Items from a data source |

..........

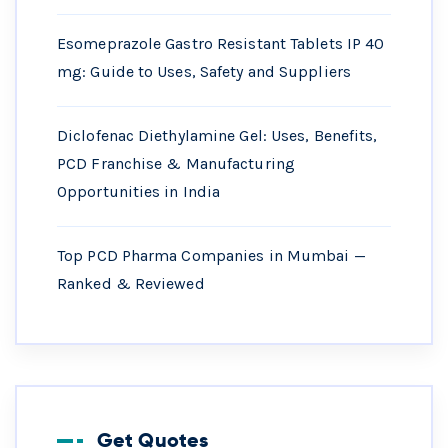
Esomeprazole Gastro Resistant Tablets IP 40
mg: Guide to Uses, Safety and Suppliers
Diclofenac Diethylamine Gel: Uses, Benefits,
PCD Franchise & Manufacturing
Opportunities in India
Top PCD Pharma Companies in Mumbai —
Ranked & Reviewed
Get Quotes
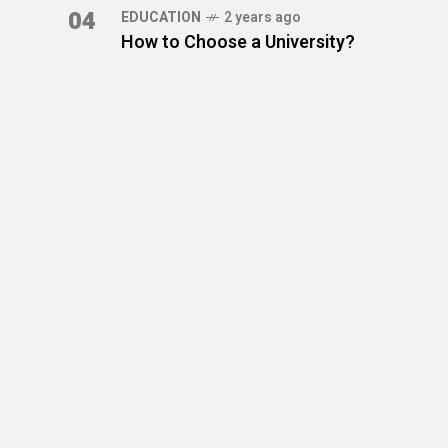
04
EDUCATION
2 years ago
How to Choose a University?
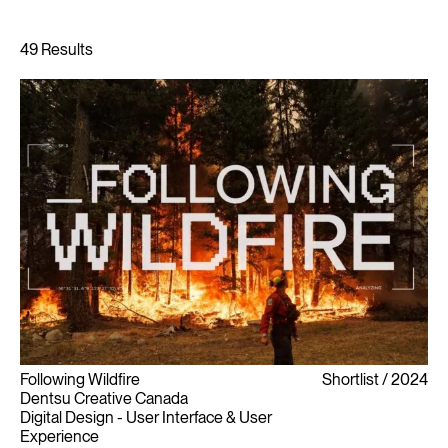
Following Wildfire
Shortlist
2024
Dentsu Creative Canada
Digital Design - User Interface & User
Experience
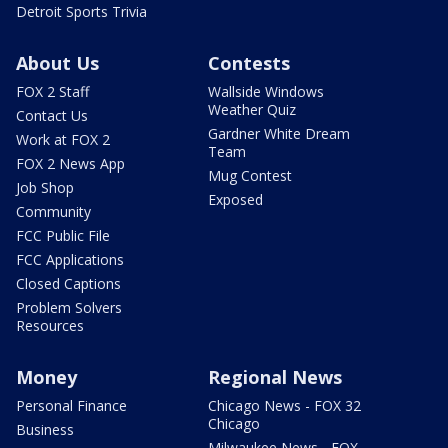
Detroit Sports Trivia
About Us
Contests
FOX 2 Staff
Wallside Windows
Weather Quiz
Contact Us
Gardner White Dream
Work at FOX 2
Team
FOX 2 News App
Mug Contest
Job Shop
Exposed
Community
FCC Public File
FCC Applications
Closed Captions
Problem Solvers
Resources
Money
Regional News
Personal Finance
Chicago News - FOX 32
Chicago
Business
Milwaukee News - FOX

..........

DESCRIPTION OF THE TASK | Repeat the records above exactly, without pictures.

SOLUTION TO THIS EXERCISE |
Esomeprazole Gastro Resistant Tablets IP 40
mg: Guide to Uses, Safety and Suppliers
Diclofenac Diethylamine Gel: Uses, Benefits,
PCD Franchise & Manufacturing
Opportunities in India
Top PCD Pharma Companies in Mumbai —
Ranked & Reviewed
Get Quotes
04
EDUCATION
2 years ago
How to Choose a University?
Following Wildfire
Shortlist
2024
Dentsu Creative Canada
Digital Design - User Interface & User
Experience
Detroit Sports Trivia
About Us
Contests
FOX 2 Staff
Wallside Windows
Weather Quiz
Contact Us
Gardner White Dream
Work at FOX 2
Team
FOX 2 News App
Mug Contest
Job Shop
Exposed
Community
FCC Public File
FCC Applications
Closed Captions
Problem Solvers
Resources
Money
Regional News
Personal Finance
Chicago News - FOX 32
Chicago
Business
Milwaukee News - FOX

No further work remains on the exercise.